Despite its large turnout, the landmark show’s origins were much more modest. “It doesn’t get more DIY than that, just a handful of us,” beams Sammy, who was one of the day’s organizers. “We built the stage ourselves. No promoters or big business. Just us on our social media sharing a flyer – it was a turning point for us.”

Around the corner was a litany of good things for DRAIN, including the announcement of their signing with Epitaph Records. The process had begun much earlier, however, with the SoCal label getting in touch with the NorCal band a mere five days after California Cursed dropped. They inked a deal with the understanding that the signees would tour their recent release before even thinking about a follow-up album. And tour they would, hopping on the road for headline and one supporting Terror, as fans of the surging hardcore scene clamored for the Santa Cruz quartet’s brand of good, friendly violent fun.

After hitting the studio to record Living Proof and then, making their live European debut, DRAIN headlined the first night of 2022’s landmark Sound and Fury festival playing to 6,000 kids keyed up to welcome the next generation of hardcore royalty.

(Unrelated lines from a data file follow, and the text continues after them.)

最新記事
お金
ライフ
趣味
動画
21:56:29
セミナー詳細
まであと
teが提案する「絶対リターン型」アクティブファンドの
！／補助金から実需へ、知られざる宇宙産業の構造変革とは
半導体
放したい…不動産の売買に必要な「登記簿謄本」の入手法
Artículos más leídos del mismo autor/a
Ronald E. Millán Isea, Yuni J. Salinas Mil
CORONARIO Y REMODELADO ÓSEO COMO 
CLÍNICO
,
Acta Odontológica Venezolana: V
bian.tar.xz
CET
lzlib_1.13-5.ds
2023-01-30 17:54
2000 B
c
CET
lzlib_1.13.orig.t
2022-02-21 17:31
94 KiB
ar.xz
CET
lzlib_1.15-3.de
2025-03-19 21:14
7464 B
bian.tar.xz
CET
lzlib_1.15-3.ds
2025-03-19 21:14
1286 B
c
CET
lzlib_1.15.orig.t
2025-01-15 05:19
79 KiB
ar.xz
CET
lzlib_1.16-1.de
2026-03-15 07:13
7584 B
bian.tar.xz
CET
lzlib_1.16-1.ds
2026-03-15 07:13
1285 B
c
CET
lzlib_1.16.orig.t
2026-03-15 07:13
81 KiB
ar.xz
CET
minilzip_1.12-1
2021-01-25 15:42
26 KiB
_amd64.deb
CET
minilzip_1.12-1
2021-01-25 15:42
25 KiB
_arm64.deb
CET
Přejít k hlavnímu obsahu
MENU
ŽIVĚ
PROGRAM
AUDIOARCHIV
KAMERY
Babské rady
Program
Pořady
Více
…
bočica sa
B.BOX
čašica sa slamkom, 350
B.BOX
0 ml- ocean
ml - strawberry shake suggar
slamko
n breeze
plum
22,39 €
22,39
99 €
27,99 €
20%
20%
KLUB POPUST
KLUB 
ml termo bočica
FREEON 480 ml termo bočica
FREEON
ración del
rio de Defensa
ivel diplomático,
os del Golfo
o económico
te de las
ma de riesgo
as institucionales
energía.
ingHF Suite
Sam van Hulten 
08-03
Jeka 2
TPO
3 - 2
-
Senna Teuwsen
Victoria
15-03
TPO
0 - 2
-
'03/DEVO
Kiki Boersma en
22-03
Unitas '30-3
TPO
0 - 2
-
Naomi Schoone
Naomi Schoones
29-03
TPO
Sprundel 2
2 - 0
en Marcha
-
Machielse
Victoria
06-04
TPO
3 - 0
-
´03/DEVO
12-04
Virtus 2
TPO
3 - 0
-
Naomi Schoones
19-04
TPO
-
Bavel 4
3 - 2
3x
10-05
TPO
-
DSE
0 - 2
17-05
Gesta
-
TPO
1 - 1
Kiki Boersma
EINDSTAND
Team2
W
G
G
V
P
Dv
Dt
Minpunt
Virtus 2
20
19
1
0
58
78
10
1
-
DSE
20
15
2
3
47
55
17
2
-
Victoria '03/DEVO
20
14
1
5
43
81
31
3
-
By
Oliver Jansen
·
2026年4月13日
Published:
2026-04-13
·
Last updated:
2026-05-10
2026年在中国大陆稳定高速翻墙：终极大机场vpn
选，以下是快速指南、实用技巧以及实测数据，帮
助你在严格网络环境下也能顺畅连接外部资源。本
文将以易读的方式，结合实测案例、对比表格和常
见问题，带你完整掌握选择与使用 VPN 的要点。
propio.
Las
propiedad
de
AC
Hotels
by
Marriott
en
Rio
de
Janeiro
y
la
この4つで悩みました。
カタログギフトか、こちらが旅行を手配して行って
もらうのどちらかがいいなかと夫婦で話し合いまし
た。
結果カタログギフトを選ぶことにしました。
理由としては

“We didn’t know we were headlining,” laughs Ciaramitaro, who also played the second night for Gulch’s fiery final show. “It was wild, totally surreal. It felt not real. We’ve kind of been the underdogs from day one: overlooked, too goofy, whatever. Flash forward six years, hey we’re headlining Sound and Fury. We really did this our own way which is crazy.”

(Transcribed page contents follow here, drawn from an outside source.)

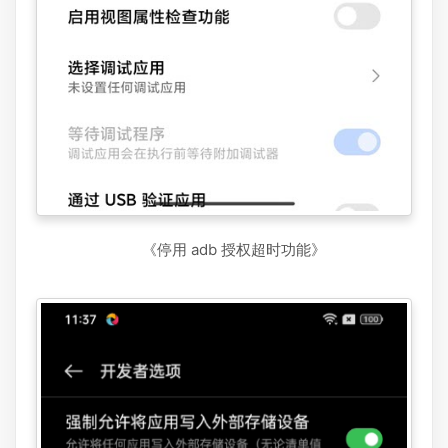
《停用 adb 授权超时功能》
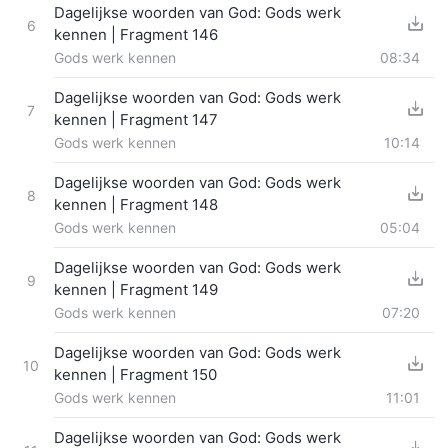
Dagelijkse woorden van God: Gods werk
6
kennen | Fragment 146
Gods werk kennen
08:34
Dagelijkse woorden van God: Gods werk
7
kennen | Fragment 147
Gods werk kennen
10:14
Dagelijkse woorden van God: Gods werk
8
kennen | Fragment 148
Gods werk kennen
05:04
Dagelijkse woorden van God: Gods werk
9
kennen | Fragment 149
Gods werk kennen
07:20
Dagelijkse woorden van God: Gods werk
10
kennen | Fragment 150
Gods werk kennen
11:01
Dagelijkse woorden van God: Gods werk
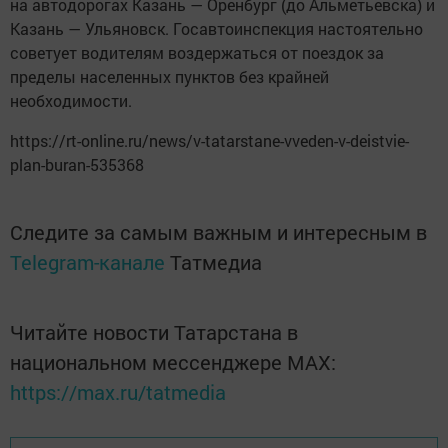
на автодорогах Казань — Оренбург (до Альметьевска) и
Казань — Ульяновск. Госавтоинспекция настоятельно
советует водителям воздержаться от поездок за
пределы населенных пунктов без крайней
необходимости.
https://rt-online.ru/news/v-tatarstane-vveden-v-deistvie-
plan-buran-535368
Следите за самым важным и интересным в
Telegram-канале
Татмедиа
Читайте новости Татарстана в
национальном мессенджере MАХ:
https://max.ru/tatmedia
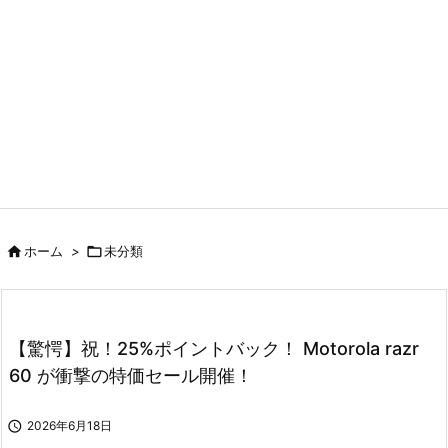

ホーム
>

未分類
【驚愕】祝！25%ポイントバック！ Motorola razr
60 が衝撃の特価セール開催！

2026年6月18日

Living Proof is just that. It’s a testament to the hard work and heartfelt ethos that’s at the center of DRAIN’s good-time psyche. There are a couple surprises on the album. Rapper Shakewell appears on the track, “Intermission”. “He’s a hardcore dude. He used to play in that band Betrayal,” reveals Ciaramitaro. There’s also a cover of “Good, Good Things,” a nearly four-decade old melodic punk carol by the Descendents: slam-pit forebearers to DRAIN if there ever were any. “It’s crazy because the song’s been out like forty years, but lyrically it’s a DRAIN song!” exclaims Sam. “It just hits on everything that I love, that I’m about.”

What Sammy’s about is plenty wholesome. “I hope with this record that when someone hears it it gives them hope,” Ciaramitaro beams. “If we were able to get through the tough times, anyone can. I can’t wait to play these songs and hear a room full of people singing back to us. We’re what the title says, the Living Proof.”